On Wednesday night, Golden Boy Promotions, which promotes Canelo Alvarez, posted a brief video of the Mexican star pounding a heavy bag at his San Diego training camp as he continues to prepare for the May 5 rematch with unified middleweight world champion Gennady Golovkin.
"Business as usual in training camp," Golden Boy posted along with the video. "Canelo working the heavy bag under the watchful eye of (trainer Eddy Reynoso)."
In reality, it is anything but business as usual.
MGM Resorts International -- the owner of the T-Mobile Arena in Las Vegas, where Alvarez (49-1-2, 34 KOs) and Golovkin (37-0-1, 33 KOs) are supposed to meet in the main event of a major HBO pay-per-view event on May 5 in a sequel to their controversial draw in September at the same venue -- is offering ticket buyers a full refund because of the probability that the fight will be canceled.
"If a fan requests a refund for the Canelo-GGG 2 fight they may receive one, in full, at the original point of purchase," an MGM Resorts International spokesman told ESPN in an email on Wednesday night.
The much-anticipated fight is in serious jeopardy of being canceled because Alvarez twice tested positive for the banned performance-enhancing drug clenbuterol in random urine tests conducted by the Voluntary Anti-Doping Association in his hometown of Guadalajara, Mexico, on Feb. 17 and Feb. 20.

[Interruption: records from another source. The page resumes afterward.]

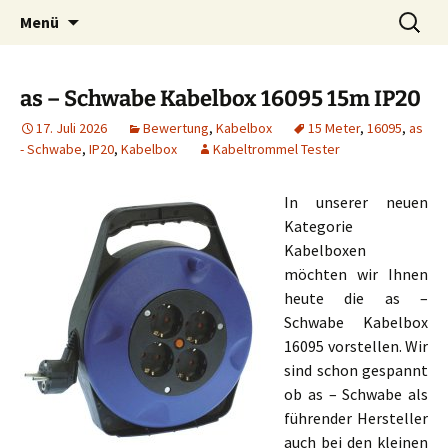
Zum
Suchen
Menü
Inhalt
nach:
springen
as – Schwabe Kabelbox 16095 15m IP20
17. Juli 2026
Bewertung
,
Kabelbox
15 Meter
,
16095
,
as
- Schwabe
,
IP20
,
Kabelbox
Kabeltrommel Tester
In unserer neuen
Kategorie
Kabelboxen
möchten wir Ihnen
heute die as –
Schwabe Kabelbox
16095 vorstellen. Wir
sind schon gespannt
ob as – Schwabe als
führender Hersteller
auch bei den kleinen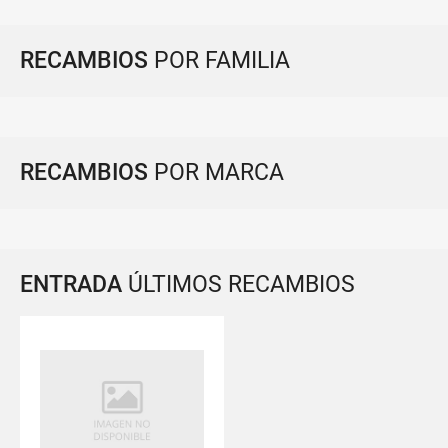
RECAMBIOS
POR FAMILIA
RECAMBIOS
POR MARCA
ENTRADA
ÚLTIMOS RECAMBIOS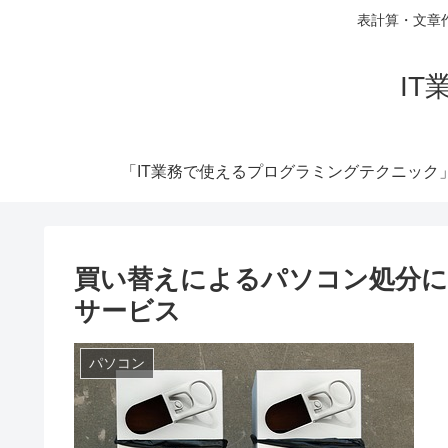
表計算・文章
I
「IT業務で使えるプログラミングテクニック
買い替えによるパソコン処分に
サービス
パソコン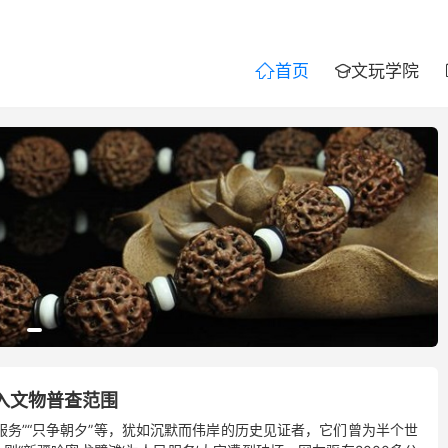
首页
文玩学院


入文物普查范围
服务”“只争朝夕”等，犹如沉默而伟岸的历史见证者，它们曾为半个世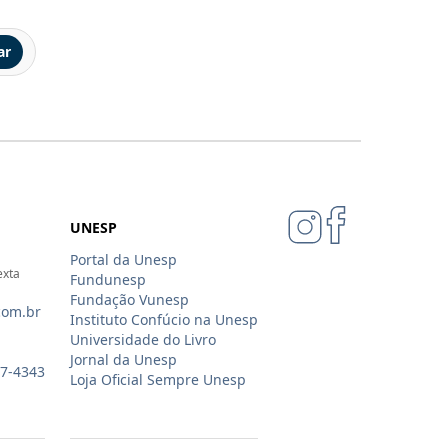
ar
UNESP
Portal da Unesp
exta
Fundunesp
Fundação Vunesp
com.br
Instituto Confúcio na Unesp
Universidade do Livro
Jornal da Unesp
07-4343
Loja Oficial Sempre Unesp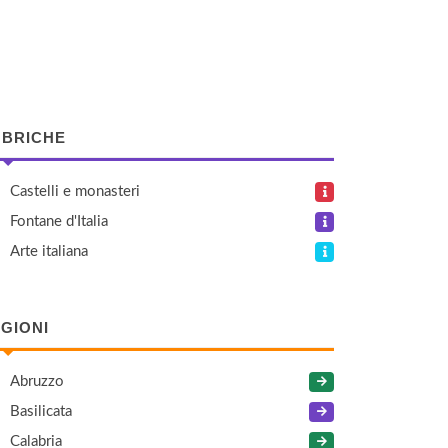
BRICHE
Castelli e monasteri
Fontane d'Italia
Arte italiana
GIONI
Abruzzo
Basilicata
Calabria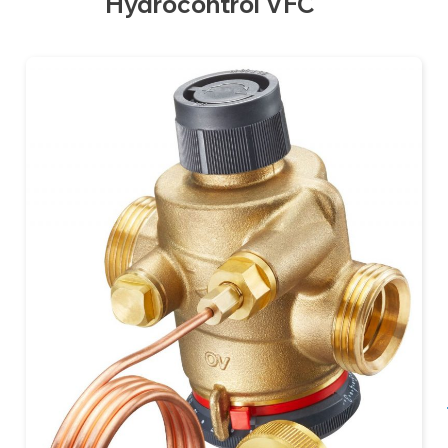
Hydrocontrol VFC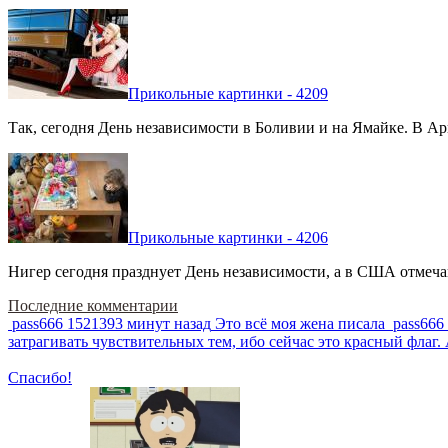
Прикольные картинки - 4209
Так, сегодня День независимости в Боливии и на Ямайке. В Арг
Прикольные картинки - 4206
Нигер сегодня празднует День независимости, а в США отмечают
Последние комментарии
pass666
1521393 минут назад
Это всё моя жена писала
pass666
затрагивать чувствительных тем, ибо сейчас это красный фла
Спасибо!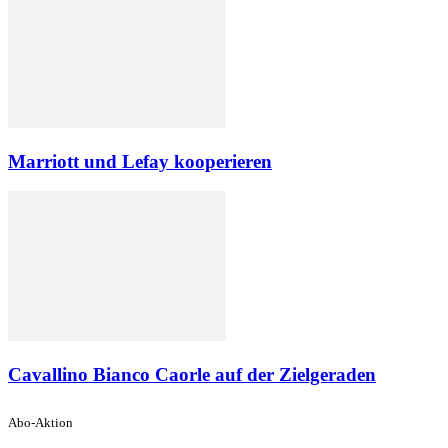
Marriott und Lefay kooperieren
Cavallino Bianco Caorle auf der Zielgeraden
Abo-Aktion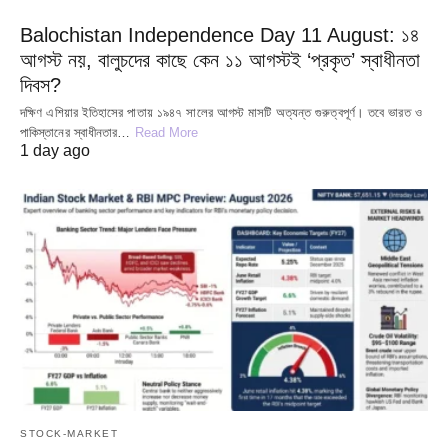
Balochistan Independence Day 11 August: ১৪
আগস্ট নয়, বালুচদের কাছে কেন ১১ আগস্টই ‘প্রকৃত’ স্বাধীনতা
দিবস?
দক্ষিণ এশিয়ার ইতিহাসের পাতায় ১৯৪৭ সালের আগস্ট মাসটি অত্যন্ত গুরুত্বপূর্ণ। তবে ভারত ও
পাকিস্তানের স্বাধীনতার…
Read More
1 day ago
STOCK-MARKET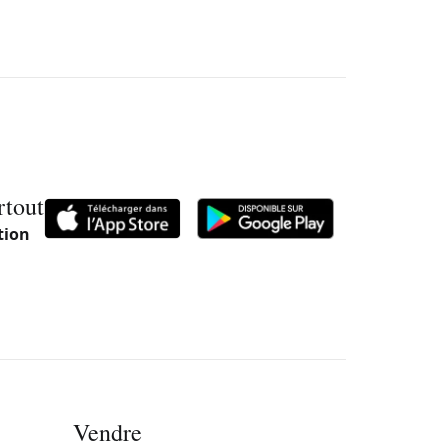
rtout
tion
Vendre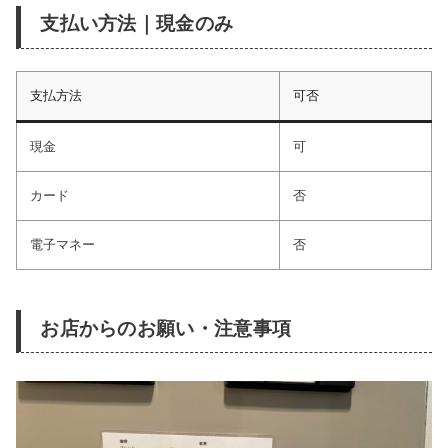
支払い方法｜現金のみ
支払方法
可否
現金
可
カード
否
電子マネー
否
お店からのお願い・注意事項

The Nevada State Athletic Commission issued Alvarez a temporary suspension last week and has required Alvarez to appear at a commission hearing -- either in person or via telephone -- regarding the issue on April 10. Alvarez and his legal team will be permitted to explain the situation at the hearing, at which the five-member commission will vote as to whether the fight can go ahead or whether Alvarez will have his suspension extended.
Alvarez, who traveled last week to Las Vegas to meet with commission executive director Bob Bennett and commission chairman Anthony Marnell III for a 90-minute interview on the matter, claims the positive test results are due to his eating contaminated beef in Mexico, where that has been an ongoing problem for athletes. Farmers in Mexico often include clenbuterol, which is prohibited for farming use in the United States, in cattle feed because it helps reduce fat and increase lean muscle mass.
Since the positive test results came to light, Alvarez has been more rigorously tested by VADA and he has so far had a series of negative results for any PEDs, including in tests conducted on March 3, 5, 9 and 17.